Skew and direct sums of permutations
A sum of permutation is a combinatorial combination of two permutations, gives rise to a new permutation. The length of the Ergebnispermutation corresponds to the sum of the lengths of the two Ausgangspermutationen. There are two ways of summing, the direct sum and the sum crooked. In the direct sum the second permutation is appended moved to the top, moved the first permutation in the oblique sum of the second prefixed. Zuzugehörigen the permutation matrices have a similar block structure.

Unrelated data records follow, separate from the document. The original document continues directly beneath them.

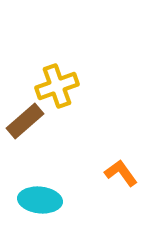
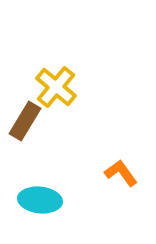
yellow cross: moved 1 px left, 1 px down; rotated 30 degrees counterclockwise
brown rectangle: rotated 18 degrees counterclockwise
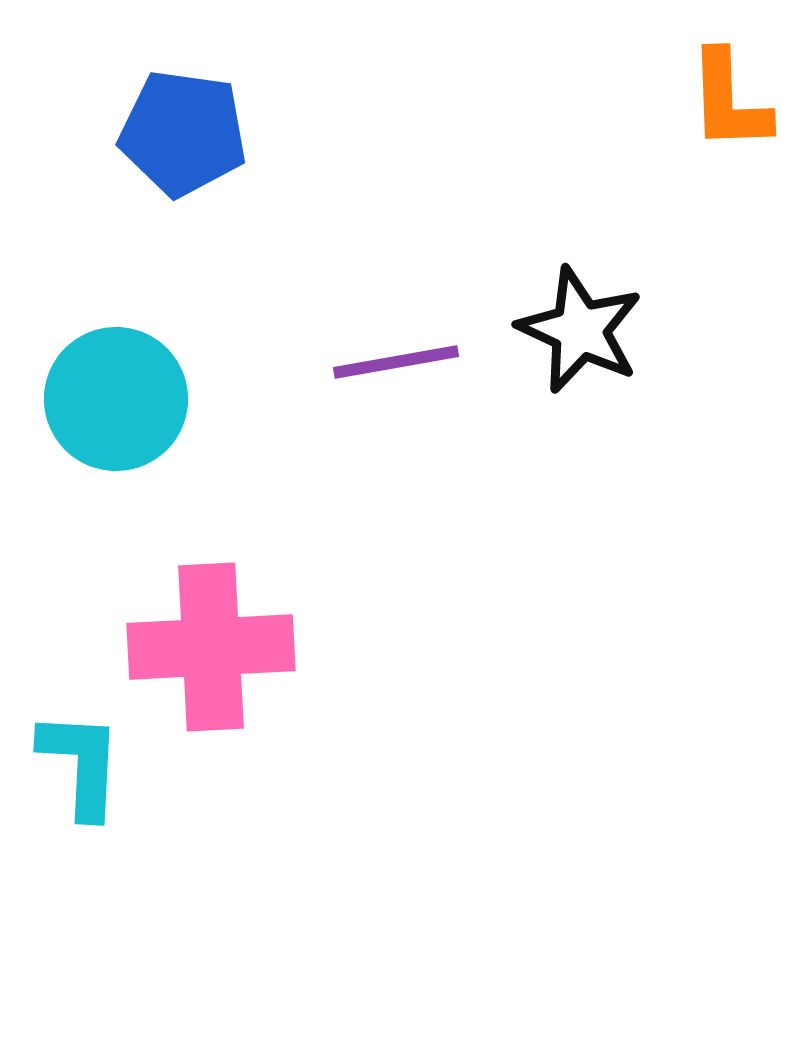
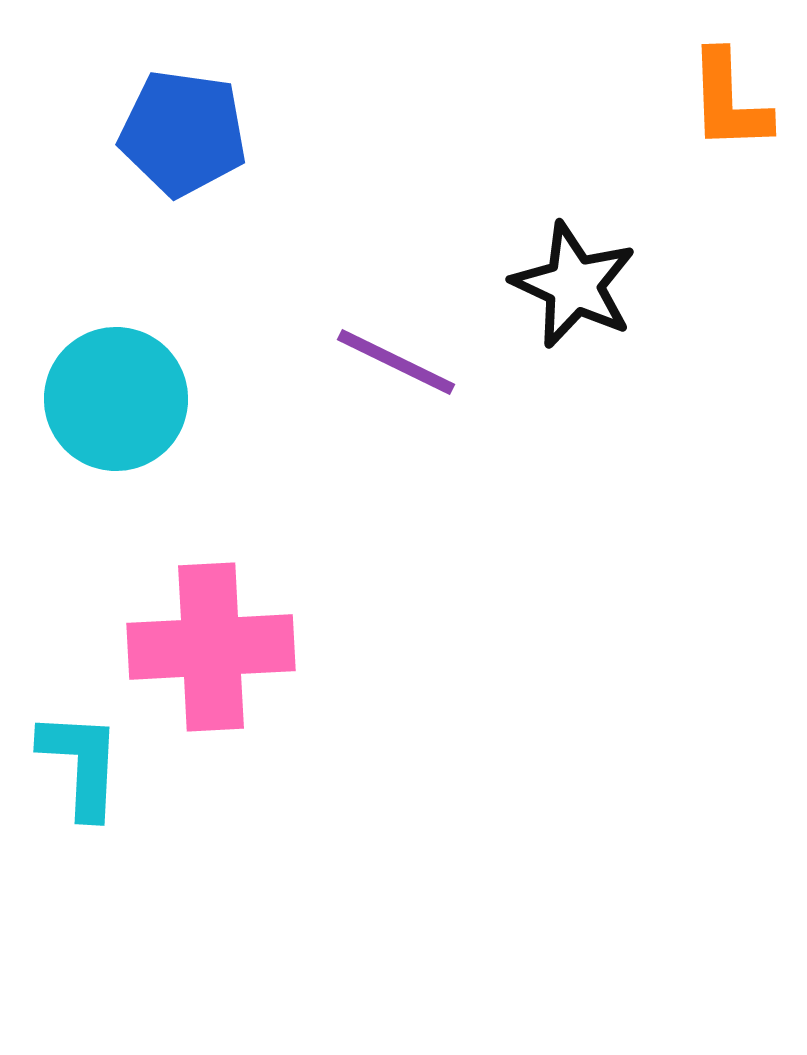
black star: moved 6 px left, 45 px up
purple line: rotated 36 degrees clockwise
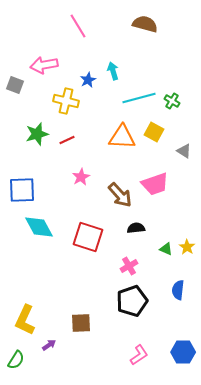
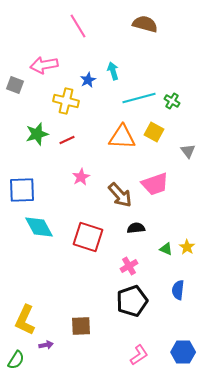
gray triangle: moved 4 px right; rotated 21 degrees clockwise
brown square: moved 3 px down
purple arrow: moved 3 px left; rotated 24 degrees clockwise
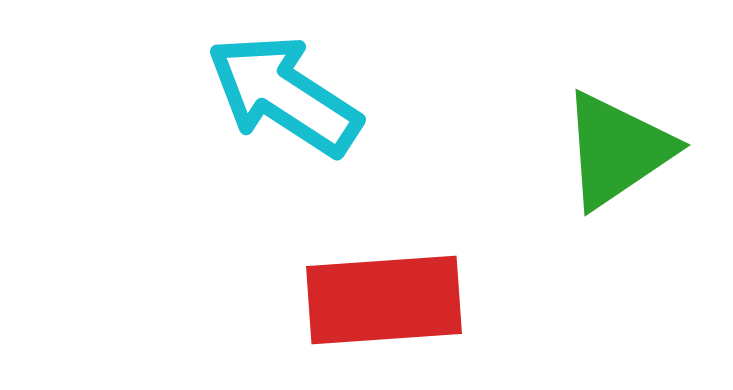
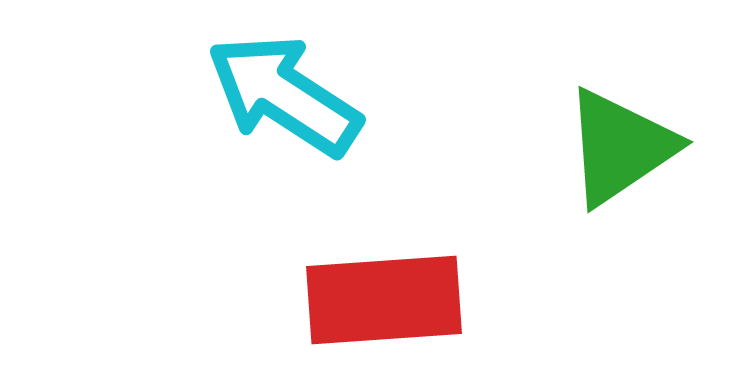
green triangle: moved 3 px right, 3 px up
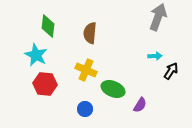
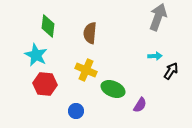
blue circle: moved 9 px left, 2 px down
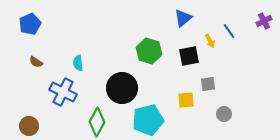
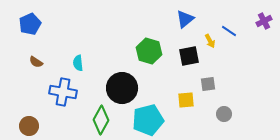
blue triangle: moved 2 px right, 1 px down
blue line: rotated 21 degrees counterclockwise
blue cross: rotated 16 degrees counterclockwise
green diamond: moved 4 px right, 2 px up
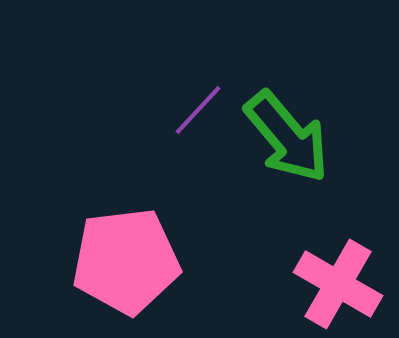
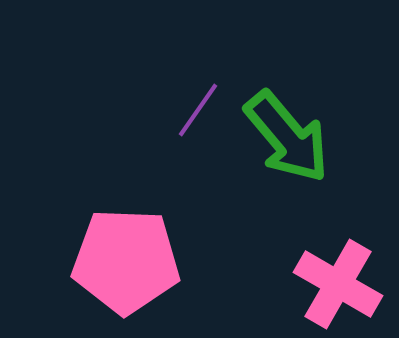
purple line: rotated 8 degrees counterclockwise
pink pentagon: rotated 9 degrees clockwise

The formation of purely direct or purely slate sums of permutations is associative, mixed direct and oblique sums, however, the associative law does not hold in general. Sums of complementary or reverse permutations can be represented by sums of Ausgangspermutationen. The inverse of a sum of permutations is the sum of inverses. Direct and oblique sums of permutations play an important role in the decomposition of permutations into their basic building blocks and in the characterization of separable permutations.
Definition
If the symmetric group of permutations of length and and two permutations in Tupelschreibweise not necessarily the same length, then their direct sum (English direct sum) is
And their crooked sum (English skew sum) by
Defined. Tupelschreibweise in the second permutation is thus shifted to the first and attached at an incline, the first sum of permutation shifted to the second prefixed with a direct sum.
Examples
The direct sum of two identical permutations and is given by
While their sum by oblique
Is given.
Matrix representation
Is the related to permutation permutation, then the permutation matrix is the direct sum of two permutations and a block matrix of the form
And the permutation of the corresponding oblique sum of a block matrix of the form
Here, each stands for a zero matrix of appropriate size. For example, if and, then results
Properties
Associativity
The formation of purely direct and purely slate buzz is associative, that is, for permutations, and applies
And
However, the associative law generally does not apply to mixed direct and oblique sums, as the example
Shows. And the commutative law is not satisfied in general.
Symmetries
The complementary to a permutation permutation. For the complement of the sum of two permutations and
As well as
Accordingly, the reverse permutation to a permutation. For the reverse, and is the sum of two permutations
As well as
The corresponding permutation matrices are mirrored according to a horizontal or vertical axis.
Inverse
For the inverse of the sum of two permutations and results
As well as
The corresponding permutation matrices are each mirrored at the diagonal, ie transposed.
Use
Direct and oblique sums play an important role in the decomposition of permutations into their basic building blocks in combinatorics. Such a decomposition is not necessarily unique, however, due to the associativity of summation. Those permutations that can be fully represented as a direct sum of trivial or crooked permutations are called separable permutations. The number of separable permutations of length is given by the ( large ) Schröder numbers ( sequence A006318 in OEIS ). Separable permutations are characterized by a special recursive block structure of the corresponding permutation matrices. You are investigated, among others, in the sort theory.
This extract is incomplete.